(Collected data)
........

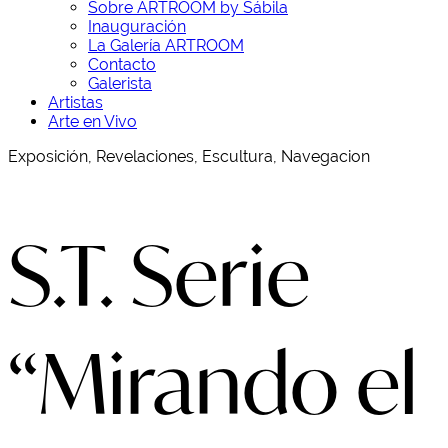
Sobre ARTROOM by Sábila
Inauguración
La Galería ARTROOM
Contacto
Galerista
Artistas
Arte en Vivo
Exposición, Revelaciones, Escultura, Navegacion
S.T. Serie
“Mirando el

........

■ Instructions to follow ■
Write out the entries again, word for word. No images.

■ Answer section ■
Sobre ARTROOM by Sábila
Inauguración
La Galería ARTROOM
Contacto
Galerista
Artistas
Arte en Vivo
Exposición, Revelaciones, Escultura, Navegacion
S.T. Serie
“Mirando el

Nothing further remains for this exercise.